Почти три года назад наша коллега, журналист из Наро-Фоминска Ирина Леонова впервые стала мамой. Беременность протекала нормально, девочка родилась в срок и с хорошими показателями. Маму с ребенком выписали на третьи сутки, в выписке значилось, что малышка полностью здорова.

Дочку назвали Полина. Первые месяцы Поля росла как обычные дети. Врачи не находили никаких отклонений. Но потом что-то пошло не так.

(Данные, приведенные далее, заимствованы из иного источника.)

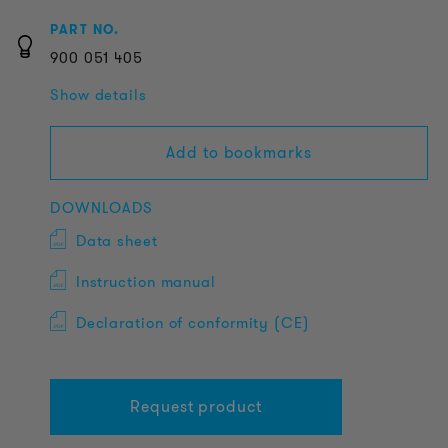
PART NO.
900
051
405
Show details
Add to bookmarks
DOWNLOADS
Data sheet
Instruction manual
Declaration of conformity (CE)
Request product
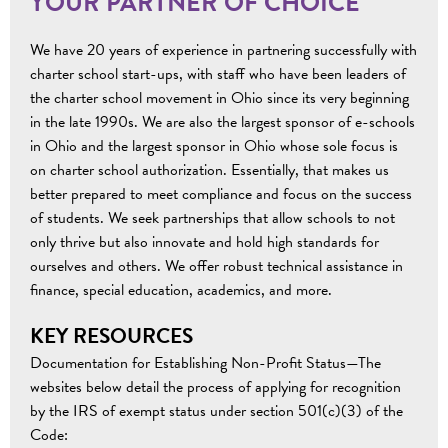
YOUR PARTNER OF CHOICE
We have 20 years of experience in partnering successfully with
charter school start-ups, with staff who have been leaders of
the charter school movement in Ohio since its very beginning
in the late 1990s. We are also the largest sponsor of e-schools
in Ohio and the largest sponsor in Ohio whose sole focus is
on charter school authorization. Essentially, that makes us
better prepared to meet compliance and focus on the success
of students. We seek partnerships that allow schools to not
only thrive but also innovate and hold high standards for
ourselves and others. We offer robust technical assistance in
finance, special education, academics, and more.
KEY RESOURCES
Documentation for Establishing Non-Profit Status—The
websites below detail the process of applying for recognition
by the IRS of exempt status under section 501(c)(3) of the
Code:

— Впервые я насторожилась, когда Полина не села сама в срок. Как она ни старалась, у нее не получалось. А чуть позже обратила внимание, что у дочки перестала расти голова, она плохо набирала вес. К примеру, сейчас у нее окружность головы 46 см и вес 11 кг — такие показатели имеют дети младше года…

Ирина записалась на прием к неврологу с жалобами на задержку развития. И вышла оттуда с целым списком диагнозов и направлением на госпитализацию в Научно-практический центр детской психоневрологии в Москве. Стандартная госпитализация длилась 21 день. После осмотра Полины известный невролог Инна Александровна Пшемыская вынесла вердикт: у девочки тяжелое заболевание центральной нервной системы, это стопроцентная инвалидность.

— Поначалу я протестовала, — вспоминает Ирина. — Нормальный же ребенок! Ноги-руки одинаковые, в судорогах не бьется… Не разговаривает — ну и ладно, много кто из детей в этом возрасте говорит? Для меня все это было шоком.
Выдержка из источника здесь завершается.